Are you able to see that media item in trash view?
Because, I deleted a media item from Media folder that is not showing in Trash, strange :)
@Praful No, I cannot see the deleted item in trash.
I have noticed this is happening in AlloySite only. I need to dig more into it to figure out what is actually causing this. Deleting any item (page and Media) not moving it into Trash.
But I want to make sure that it is working fine in Empty Episerver site.
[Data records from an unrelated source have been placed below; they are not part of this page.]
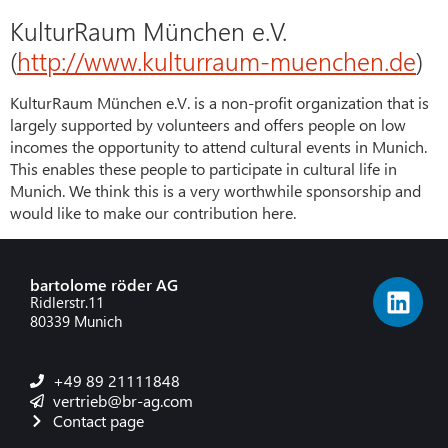
KulturRaum München e.V.
(
http://www.kulturraum-muenchen.de
)
KulturRaum München e.V. is a non-profit organization that is
largely supported by volunteers and offers people on low
incomes the opportunity to attend cultural events in Munich.
This enables these people to participate in cultural life in
Munich. We think this is a very worthwhile sponsorship and
would like to make our contribution here.
bartolome röder AG
Ridlerstr.11
80339 Munich
+49 89 21111848
vertrieb@br-ag.com
Contact page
Have you tried the "Remove Unrelated Content Assets" and " Remove Abandoned BLOBs" schedule jobs to clear the image from folder? Please try these schedule jobs and let me know if its works.
Hi guys and girls,
Most likely your "issue" is caused because you have not set correct access rights to the trash.
By default with the Alloy sample site the required access rights are set for the 'Administrators' group but when you create the site and the initial user, that user is member of 'WebAdmins' and not 'Administrators' group. So that is the reason why you don't see anything in the trash.
Go to admin view and change the access right for the 'WebAdmins' group, Read, Create, Change, Delete, Publish, Administer for the 'Recycle Bin' node and check the checkbox 'Apply settings for all subitems'. Voila, you can now see the content in the Recycle bin. Please note, that in real solutions you should not give that access right to the WebAdmins group, it should be only used to grant access to the admin view! For example you should have editors group and you could give the rights to that group or you could have 'EmptyTrash' group so only users in that group can permanently delete content.
Default Alloy access rights:
Changed access rights (for demo purposes):
So that's the place to set it up. I was in wrong direction, searching for some config settings. :D
I couldn't guess that, because I was able to access the Recycle Bin. I thought it should not even accessible if permission not given.
As you can see in the default access rights screen shot there is the 'Everyone' group with read access - so one can "access" the recycle bin but the read access is not inherited for children, so thats why you can't see the actual content in this case.
Oh, yeah you are right. That totally make sense to me now.
I set the access right for all the groups to Recycle bin and also tried with scheduled jobs "Remove Abandoned BLOBs" and "Remove Unrelated Content Assets". But it did not work. My blob folder is shared path and I have also set read/write access to all users for that folder.
As suggested by Antti, are you able to see the assets (after performing the steps) in Trash now? If yes then clear your Trash ans run the schedule Job "Remove Abandoned BLOBs".
This will remove the asset from the folder.